LoMonte, who described the Saline students’ remarks as “offensive and horrible,” said this case doesn’t appear to extend into the school’s jurisdiction because the comments were made at home, in private and not with school devices.

But the school could argue that black students may now feel afraid to be around the students, he said.

Saline Superintendent Scot Graden denounced the behavior of the four students in a Jan. 27 statement and said the Snapchat discussion “created harm to all of our students, especially students of color.” Graden declined to comment.

A similar argument was made last year when a New Jersey school suspended two students for posting a photo of guns on Snapchat outside of a school context and referencing a zombie apocalypse. The school said other students felt threatened, and the American Civil Liberties Union intervened with a lawsuit.

In the private discussion among Saline teenagers, white students introduced black students with the n-word, the Ann Arbor News reported, and the group’s name was changed to “Racist” with two gorilla emoji. White students also posted “THE SOUTH WILL RISE AGAIN.”

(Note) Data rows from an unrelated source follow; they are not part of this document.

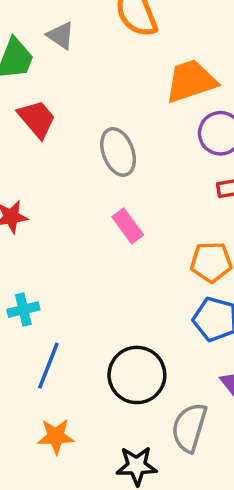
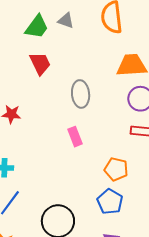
gray triangle: (61, 35) -> (66, 20), turned -30

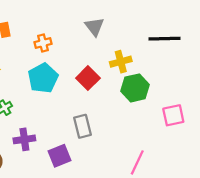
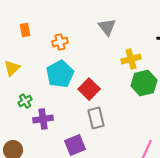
red square: (88, 78) -> (89, 89), moved
purple cross: (24, 139) -> (43, 119), moved

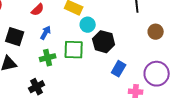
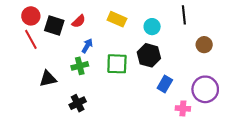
cyan circle: (88, 25) -> (152, 27), moved
black square: (15, 37) -> (54, 26), moved
green cross: (48, 58) -> (80, 66), moved

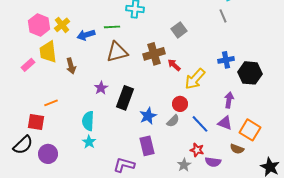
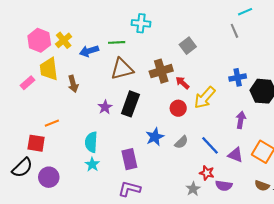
black rectangle: (125, 98) -> (130, 104), moved
red circle: (180, 104) -> (178, 108), moved
purple triangle: (225, 123) -> (235, 155), moved
purple rectangle: (147, 146) -> (129, 159), moved
brown semicircle: (237, 149) -> (262, 186), moved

A black student arrived late in the chat and made the details public, according to the suit.

Attorneys for the suspended teenagers argued that the chat was banter filled with memes and jokes among friends. As many as 25 students were on the chat, and several of them were races other than white, Kallman told The Post.

On Snapchat, messages disappear if a person leaves the chat, so at one point, black students leaving appeared to show a more distilled racist bent, Kallman said.

However, a text from one black student in the suit reveals his thoughts that the messages went too far, making it probable that other students left because they were offended by the brazenly racist tone.

The suit seeks damages and calls to clear the disciplinary records of the four students, Kallman said. Two of them returned to school Monday, and the other two face expulsion. Kallman speculated that the proposed punishment for those two students is more severe because of the perception by the school that their messages were more inflammatory.

Another unsettled question: how administrators will grapple with digital speech, which LoMonte said should not be treated with more or less urgency than verbal remarks — but often is by school officials.

For instance, if the Saline students made the same offensive statements to one another in a restaurant and a parent asked the school to discipline them, LoMonte doubted that the same outcome would occur.

“Schools generally will happily let families referee off-campus disputes when it’s verbal,” he said. “When it’s digitally memorialized, it somehow makes schools feel they are duty-bound to react.”

Parents did forcefully respond.

In this case, the parents of the four students should have issued discipline, LoMonte said.

“These parents should take [their children’s] phones away and disconnect them until they’re 18,” he said.